America In Transition


     For the United States, as for most states in the world, the 1980’s and

1990’s were a time of change and challenge. During this period the effects of
change both within the US and internationally acted as push factors in many
areas of life, including economics and politics. This sudden change was
primarily due to global shocks and recessions, increased foreign economic
competition, the end of the Cold War and the demise of the Soviet Union, the
development of revolutionary new technologies, the achievement of
post-industrial society within the US, slower rates of domestic economic growth,
and the demographic changes within American society. By the Mid 1980’s
important developments had occurred within interest groups, political parties.

By 1990’s national debates were being held in regard to America’s future in
the post-Cold War world, America’s economic competitiveness, culture, morality
and the states relationship with society. Five major things must be taken under
account when discussing American politics in transition. 1) the basic nature of
the American political system, 2) the sources of political change since the late

1960’s, 3) the conservative renewal and the new conservative agenda, 4) the

Reagan-Bush legacy in politics and public policy 5) the new political and
economic constraints in the era of divided government, and 6) the public policy
environment of the 1990s. At the core of American political culture I support
for the values of liberty, egalitarianism, individualism, populism and
laissez-faire. The nature of this society with also has glorification of the
individual, and the rejection of conservative theories of organic society,
hierarchy, and natural aristocracy. Being an American means accepting this
liberal Democratic creed (laissez faire), while those who reject it are
considered to be un-American. America’s political evolution has also been
shaped by the continental scale of the American State. The influx of immigration
has caused there to be an extraordinary mixture of ethnic, racial, and religious
groups spread across a continent-wide expanse that contributed historically to
strong religious, racial and regional cleavages. Even its econony was spread
throughout the American state. The largest sector of the economy were commercial
agriculture, mercantile capitalism, mining, and heavy (capital goods) industry,
but these, however, were also diversified into product specific areas.

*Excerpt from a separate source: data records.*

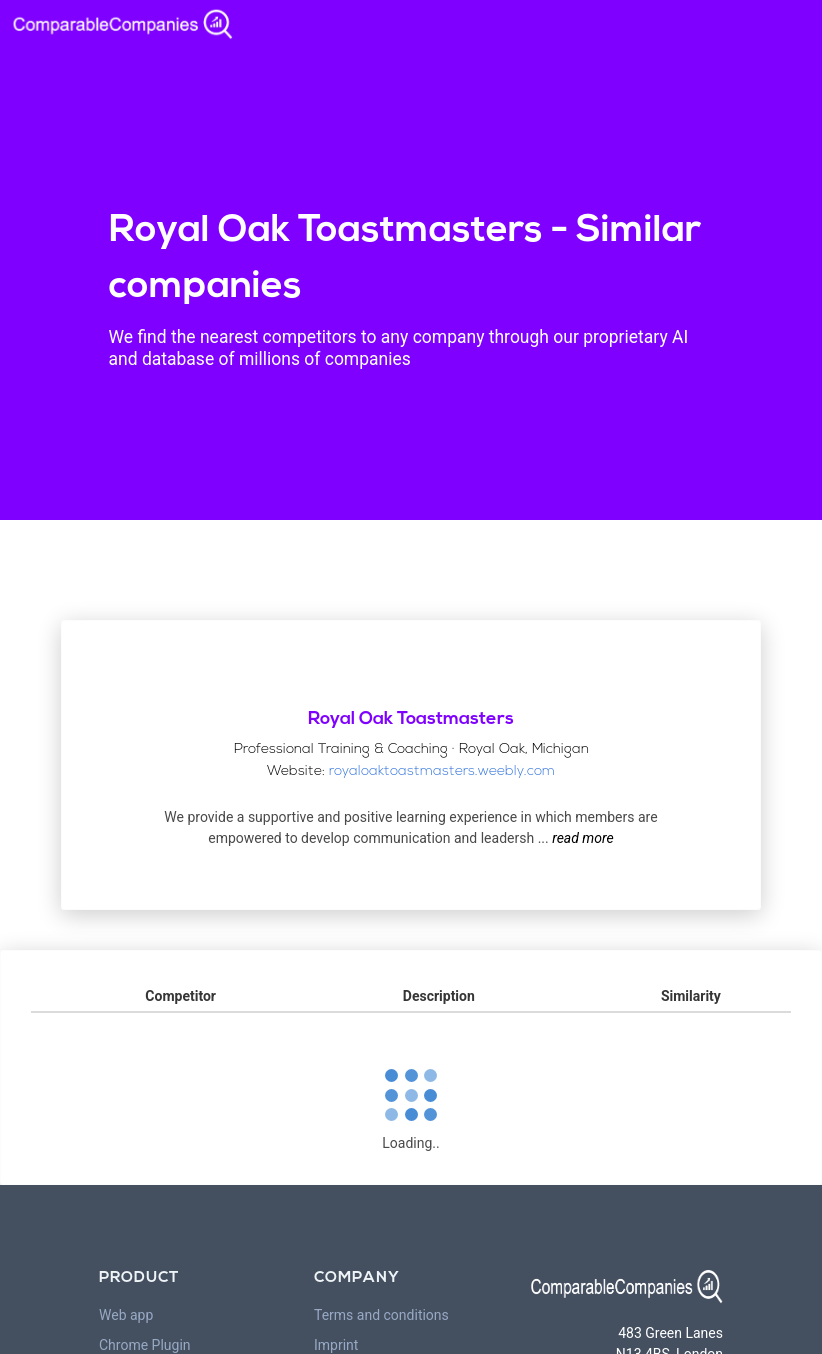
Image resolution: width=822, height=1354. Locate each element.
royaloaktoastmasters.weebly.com (442, 771)
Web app (126, 1315)
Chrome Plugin (145, 1345)
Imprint (336, 1345)
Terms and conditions (381, 1315)
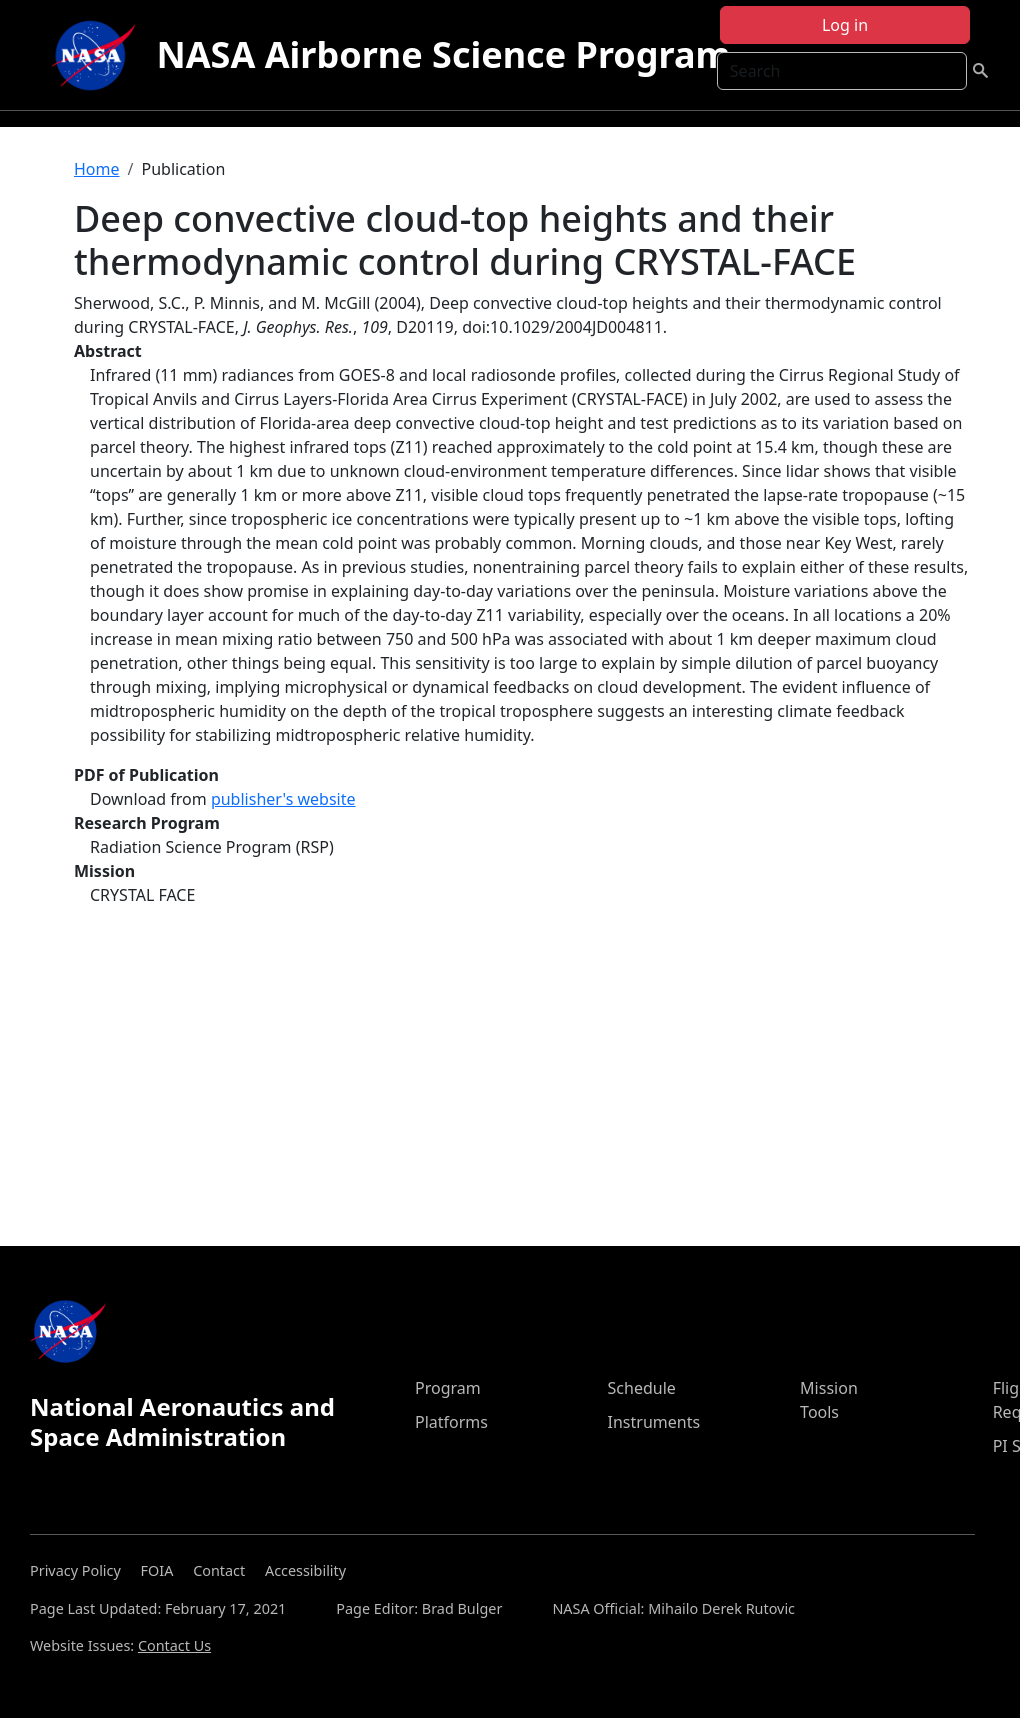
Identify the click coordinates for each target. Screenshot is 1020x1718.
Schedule (642, 1388)
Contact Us (174, 1645)
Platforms (451, 1422)
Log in (845, 25)
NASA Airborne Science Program (443, 54)
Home (97, 169)
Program (448, 1388)
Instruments (654, 1422)
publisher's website (283, 799)
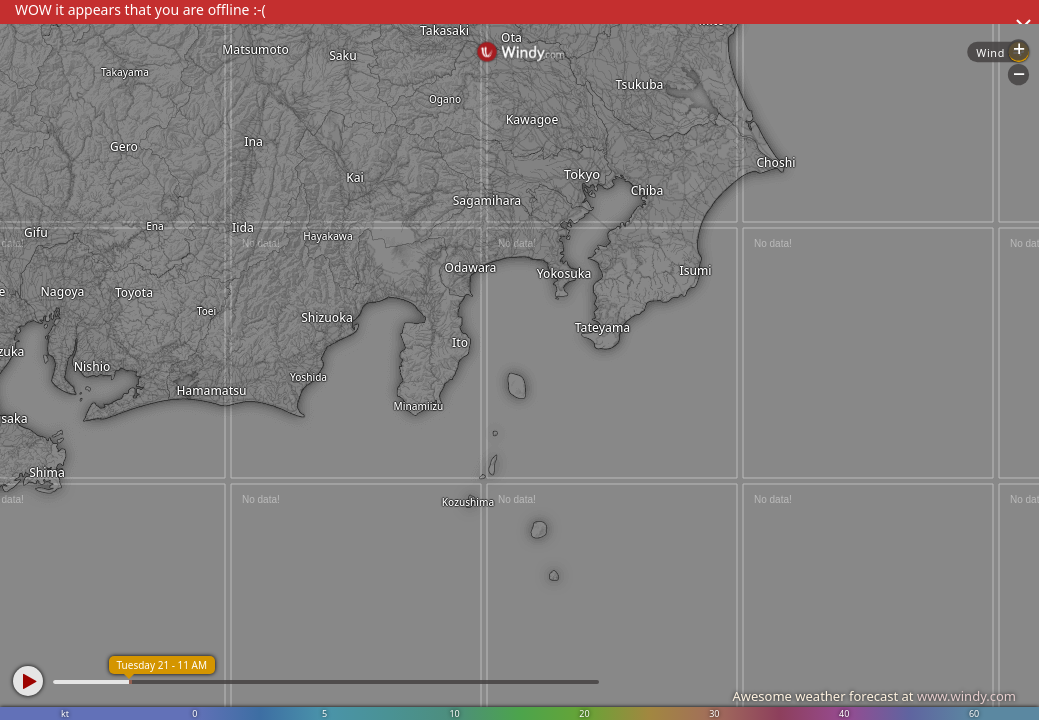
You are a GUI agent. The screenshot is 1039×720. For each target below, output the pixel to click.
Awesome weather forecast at (874, 696)
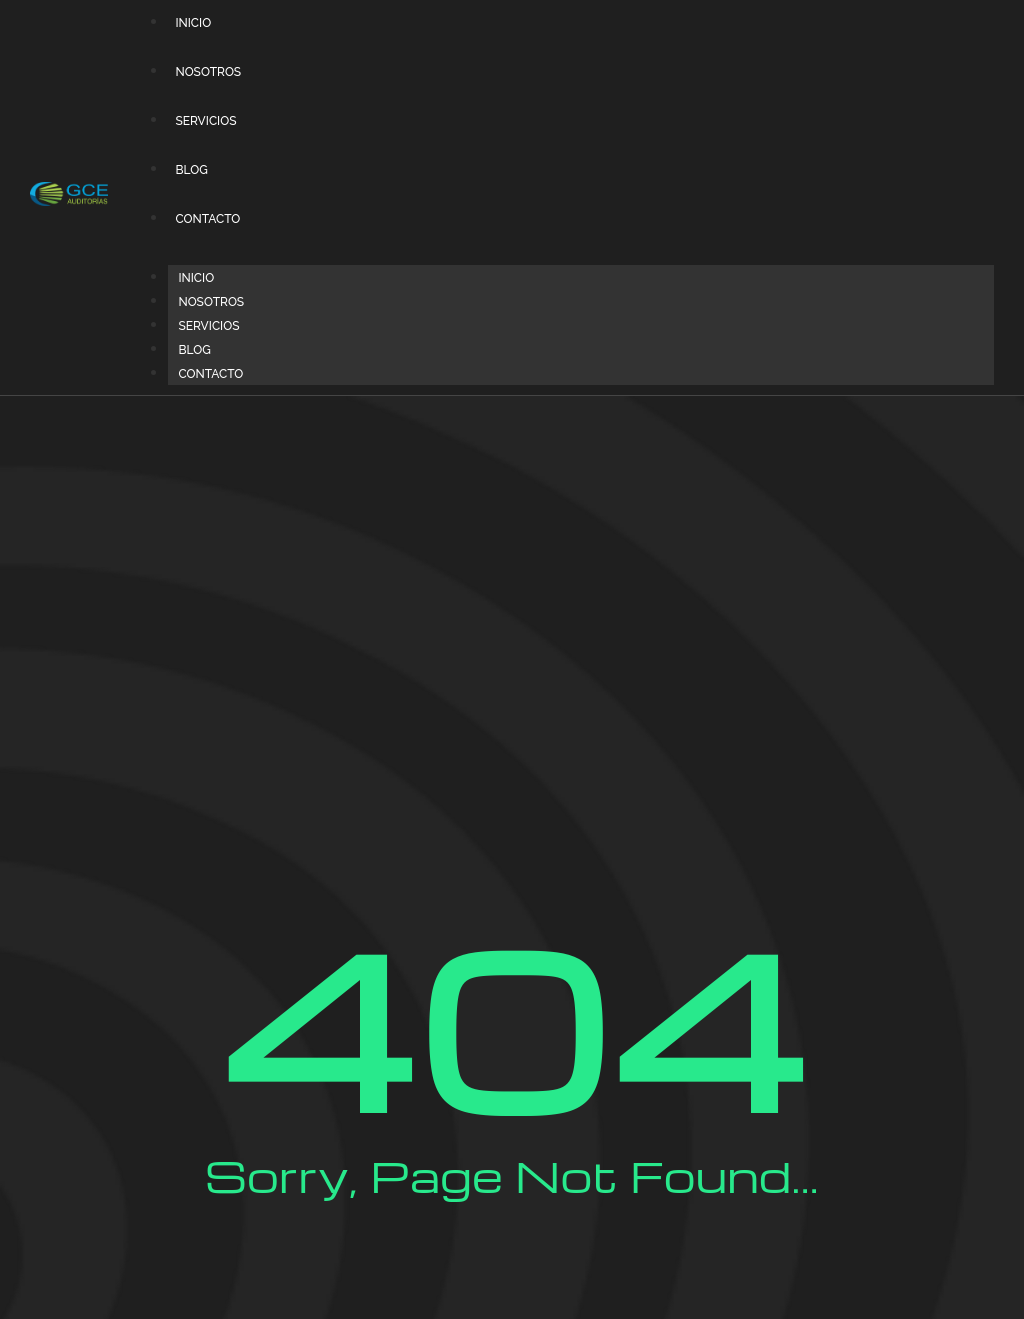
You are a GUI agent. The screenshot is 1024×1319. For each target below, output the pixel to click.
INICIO (193, 23)
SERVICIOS (205, 121)
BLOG (191, 170)
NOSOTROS (208, 72)
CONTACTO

Collectively, the cultural, geographic, and socioeconomic factors had a profound
effect on America’s political development because they reinforced the trend
towards decentralization and localism that had already been established in the
political and legal domains by the American constitution. The US
constitutional/legal order created the most decentralized political system of an
major state in the world. At the national level, under the separation of powers
principle, the executive, legislative, and judicial branches operate as co-equal
parts of the national government in the absence of any constitutionally
prescribed hierarchy or scheme of coordination. The division of the states and
the national government under the principles of federalism further contributes
to the complexity and decentralization of the American government. The
relationship between the sub units, the states, and the national government in
the American federal system is the reverse of the found in other federations;
the US constitution assigned only enumerated powers to the national government
while reserving all residual powers for the states. Although a two part system
developed early in American history, it was organized at the state and local
levels and retained a local focus. This local focus was continually reinforced
by the fact that every political office in the country was elected as the state
or local level except that of the president and vice president. In general the

US public policy has been characterized by cycles of growth and retrenchment in
the scope of national government policy, reflecting the relative strength of the
forces of nationalism and localism during different periods. The periods
affecting the last two decades came from the cold ware, the fall of the soviet,
economic, socioeconomic, the Vietnamese war and the change of the US as a
multicultural and multiracial nation.